これはこれで可愛いな。揶揄いたくなる。僕の姪、可愛いすぎるな……。
「! ケイリオル卿……!? 貴殿が何故ここに?」
「と、とりあえず主君は俺の後ろに……!」
アミレスの異変を察知してか、イリオーデ卿とルティが駆け寄ってくる。二人共、アミレス同様に動物の耳と尻尾をつけているようだ。
「うわ。布男じゃん」
「アイツ、すげー仕事中毒だって姫さんからは聞いてるけど……こんな所までわざわざ何しに来たんだ? 実は暇なんすかね、あの布」
「出たなァ、最近やけにアミレスに関わろうとする過干渉布野郎」
僕、彼女の従僕達から布って呼ばれていたのか……別にどうでもいいですけれど……。
そして彼等も、例に漏れず軽めに動物の仮装をしている。どんな流れでこうなったのか気になって仕方がない。
「──そちらの可愛い仔猫さん。貴女の淹れた珈琲が飲みたいのですが、よろしいでしょうか? こちらの喫茶店は珈琲が自慢と、軒先の立て看板でお見かけしまして」
僕は、他人の手が触れたものはどうしても口にできない。だが、彼女は例外だ。
色々と問い詰めたいこともあるし、せっかくだから珈琲も楽しみたい。だからアミレスが淹れてくれたら一番なのだが……。
「はははは、はぃぃ……わかりました……」
「お待ちください主君。主君はオーダー担当です、珈琲なら俺が……!」
「ルティ、貴方もわかるでしょう? ケイリオル卿から漂う『絶対逃しませんよ』オーラが……もう逃げられないわ……」
そんなオーラを出した覚えはないけれど、それで彼女が納得しているなら訂正しなくていいか。
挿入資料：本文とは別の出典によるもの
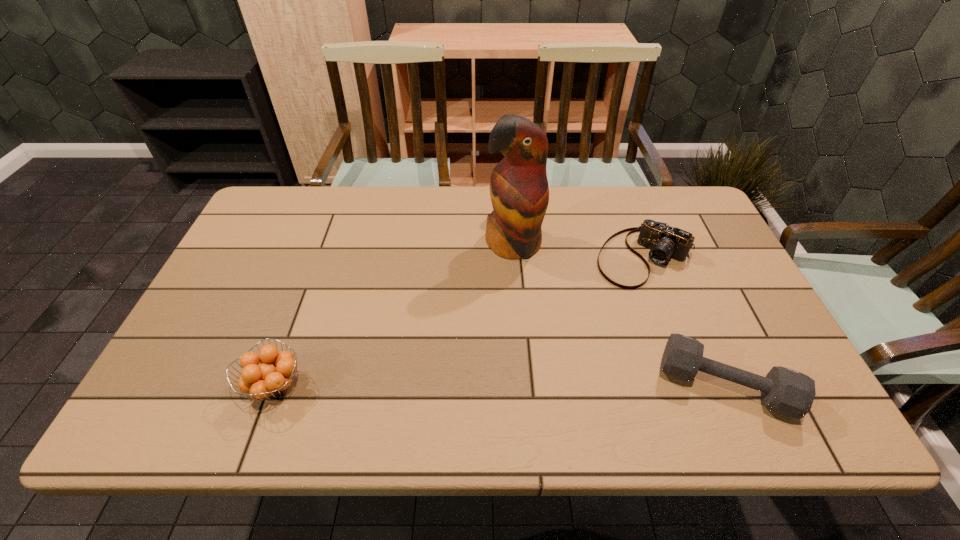 I want to click on vacant point located on the front-facing side of the camera, so click(x=584, y=339).

This screenshot has width=960, height=540. I want to click on free spot located on the front-facing side of the camera, so click(571, 355).

At what (x,y) coordinates should I click in order to perform the action: click on free spot located on the front-facing side of the camera. Please return your answer as a coordinate pair (x, y). Looking at the image, I should click on (564, 367).

Image resolution: width=960 pixels, height=540 pixels. Identify the location of parrot situated at the far edge. (519, 190).

The image size is (960, 540). I want to click on camera present at the far edge, so click(665, 242).

What are the coordinates of `orange fruit present at the near edge` in the screenshot? It's located at (273, 376).

Locate an element on the screen. Image resolution: width=960 pixels, height=540 pixels. dumbbell present at the near edge is located at coordinates pyautogui.click(x=784, y=391).

Image resolution: width=960 pixels, height=540 pixels. Identify the location of dumbbell located in the right edge section of the desktop. (784, 391).

This screenshot has width=960, height=540. What are the coordinates of `camera that is at the right edge` in the screenshot? It's located at (665, 242).

Locate an element on the screen. The width and height of the screenshot is (960, 540). object that is at the far right corner is located at coordinates (665, 242). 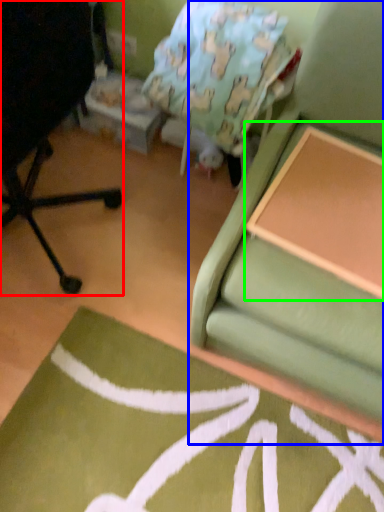 Question: Estimate the real-world distances between objects in this image. Which object is closer to chair (highlighted by a red box), studio couch (highlighted by a blue box) or table (highlighted by a green box)?

Choices:
 (A) studio couch
 (B) table

Answer: (A) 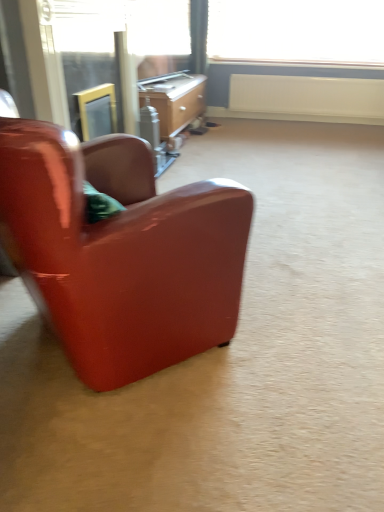 Question: Could you tell me if clear glass screen door at upper left, which is counted as the 1th screen door, starting from the right, is facing white matte radiator at upper center?

Choices:
 (A) yes
 (B) no

Answer: (B)

Question: Are clear glass screen door at upper left, which is counted as the 1th screen door, starting from the right, and white matte radiator at upper center making contact?

Choices:
 (A) no
 (B) yes

Answer: (A)

Question: Considering the relative sizes of clear glass screen door at upper left, positioned as the 2th screen door in left-to-right order, and white matte radiator at upper center in the image provided, is clear glass screen door at upper left, positioned as the 2th screen door in left-to-right order, thinner than white matte radiator at upper center?

Choices:
 (A) yes
 (B) no

Answer: (B)

Question: From a real-world perspective, is clear glass screen door at upper left, which is counted as the 1th screen door, starting from the right, over white matte radiator at upper center?

Choices:
 (A) yes
 (B) no

Answer: (A)

Question: Is clear glass screen door at upper left, positioned as the 2th screen door in left-to-right order, behind white matte radiator at upper center?

Choices:
 (A) no
 (B) yes

Answer: (A)

Question: Considering the relative sizes of clear glass screen door at upper left, positioned as the 2th screen door in left-to-right order, and white matte radiator at upper center in the image provided, is clear glass screen door at upper left, positioned as the 2th screen door in left-to-right order, shorter than white matte radiator at upper center?

Choices:
 (A) yes
 (B) no

Answer: (B)

Question: Is white matte radiator at upper center completely or partially outside of transparent plastic window screen at upper center?

Choices:
 (A) yes
 (B) no

Answer: (A)

Question: From the image's perspective, is white matte radiator at upper center under transparent plastic window screen at upper center?

Choices:
 (A) yes
 (B) no

Answer: (A)

Question: From the image's perspective, is white matte radiator at upper center on transparent plastic window screen at upper center?

Choices:
 (A) no
 (B) yes

Answer: (A)

Question: Is white matte radiator at upper center to the left of transparent plastic window screen at upper center from the viewer's perspective?

Choices:
 (A) no
 (B) yes

Answer: (A)

Question: Can you confirm if white matte radiator at upper center is wider than transparent plastic window screen at upper center?

Choices:
 (A) yes
 (B) no

Answer: (B)

Question: From a real-world perspective, is white matte radiator at upper center located higher than transparent plastic window screen at upper center?

Choices:
 (A) yes
 (B) no

Answer: (B)

Question: Is wooden desk at center to the right of glossy leather chair at left from the viewer's perspective?

Choices:
 (A) no
 (B) yes

Answer: (B)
「で、ではこちらへ……ご案内します……一名様ご来店です……にゃん……」
だからなんだその語尾。──これを、どこの馬の骨とも知れぬ連中相手にもしているのか?
それは……説教案件かもしれないなぁ。
「──ありがとうございます。とても愛らしい、金の毛並みの仔猫さん」
「ひぇ……っ、絶対怒ってるぅぅ……」
これは新発見だ。仔猫な姪は、泣きそうな顔も可愛らしい。
自分で珈琲を淹れた事が無いらしいアミレスが淹れた珈琲は、思わず笑ってしまう程に、味が濃かった。
後半は久々のケイリオル視点でした。
近頃アミレスに対して激甘な彼ですが、この通りとんでもない親馬鹿(※親ではない)になっております。